* _WHAT NEEDS TO BE DONE_: With the line containing "menekankan bahwa semua ilmu" as the starting point, output the remaining lines of the data exactly as they are, through the last.

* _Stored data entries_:
******
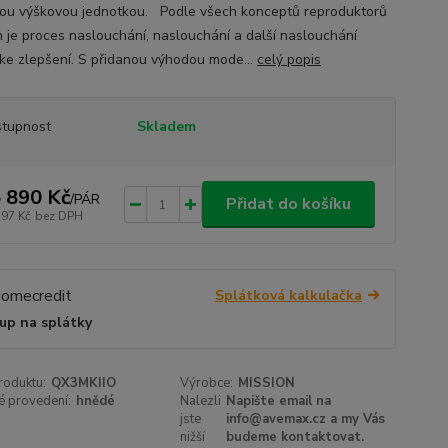
ou výškovou jednotkou. Podle všech konceptů reproduktorů
n je proces naslouchání, naslouchání a další naslouchání
 ke zlepšení. S přidanou výhodou mode...
celý popis
tupnost
Skladem
 890 Kč
/
PÁR
Přidat do košíku
397 Kč
bez DPH
Splátková kalkulačka
up na splátky
roduktu:
QX3MKIIO
Výrobce:
MISSION
é provedení:
hnědé
Nalezli
Napište email na
jste
info@avemax.cz a my Vás
nižší
budeme kontaktovat.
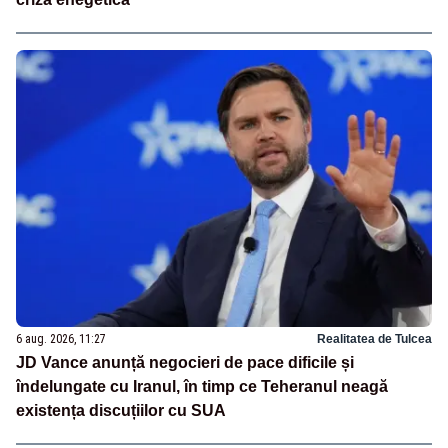
6 aug. 2026, 11:27
Realitatea de Tulcea
JD Vance anunță negocieri de pace dificile și
îndelungate cu Iranul, în timp ce Teheranul neagă
existența discuțiilor cu SUA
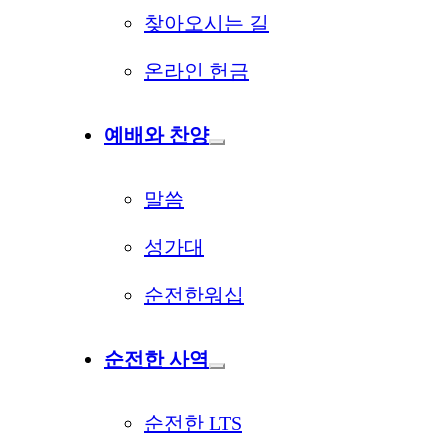
찾아오시는 길
온라인 헌금
예배와 찬양
말씀
성가대
순전한워십
순전한 사역
순전한 LTS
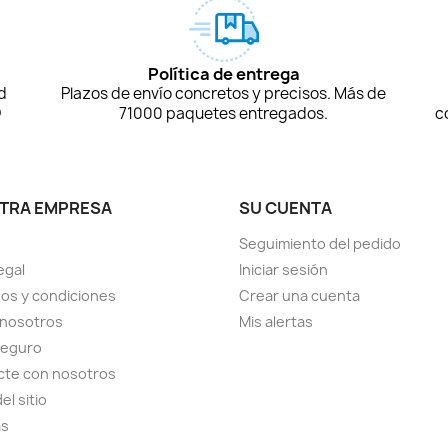
Política de entrega
d
Plazos de envío concretos y precisos. Más de
D
71000 paquetes entregados.
c
TRA EMPRESA
SU CUENTA
Seguimiento del pedido
egal
Iniciar sesión
os y condiciones
Crear una cuenta
 nosotros
Mis alertas
seguro
cte con nosotros
el sitio
as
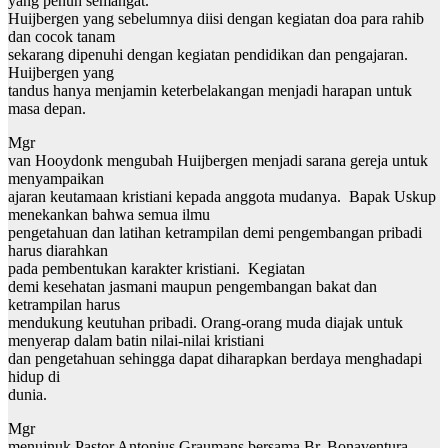
yang penuh semangat.
Huijbergen yang sebelumnya diisi dengan kegiatan doa para rahib
dan cocok tanam
sekarang dipenuhi dengan kegiatan pendidikan dan pengajaran.
Huijbergen yang
tandus hanya menjamin keterbelakangan menjadi harapan untuk
masa depan.
Mgr
van Hooydonk mengubah Huijbergen menjadi sarana gereja untuk
menyampaikan
ajaran keutamaan kristiani kepada anggota mudanya. Bapak Uskup
menekankan bahwa semua ilmu
pengetahuan dan latihan ketrampilan demi pengembangan pribadi
harus diarahkan
pada pembentukan karakter kristiani. Kegiatan
demi kesehatan jasmani maupun pengembangan bakat dan
ketrampilan harus
mendukung keutuhan pribadi. Orang-orang muda diajak untuk
menyerap dalam batin nilai-nilai kristiani
dan pengetahuan sehingga dapat diharapkan berdaya menghadapi
hidup di
dunia.
Mgr
menujnuk Pastor Antonius Graumans bersama Br. Bonaventura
******
* _EXERCISE ANSWER_:
menekankan bahwa semua ilmu
pengetahuan dan latihan ketrampilan demi pengembangan pribadi
harus diarahkan
pada pembentukan karakter kristiani. Kegiatan
demi kesehatan jasmani maupun pengembangan bakat dan
ketrampilan harus
mendukung keutuhan pribadi. Orang-orang muda diajak untuk
menyerap dalam batin nilai-nilai kristiani
dan pengetahuan sehingga dapat diharapkan berdaya menghadapi
hidup di
dunia.
Mgr
menujnuk Pastor Antonius Graumans bersama Br. Bonaventura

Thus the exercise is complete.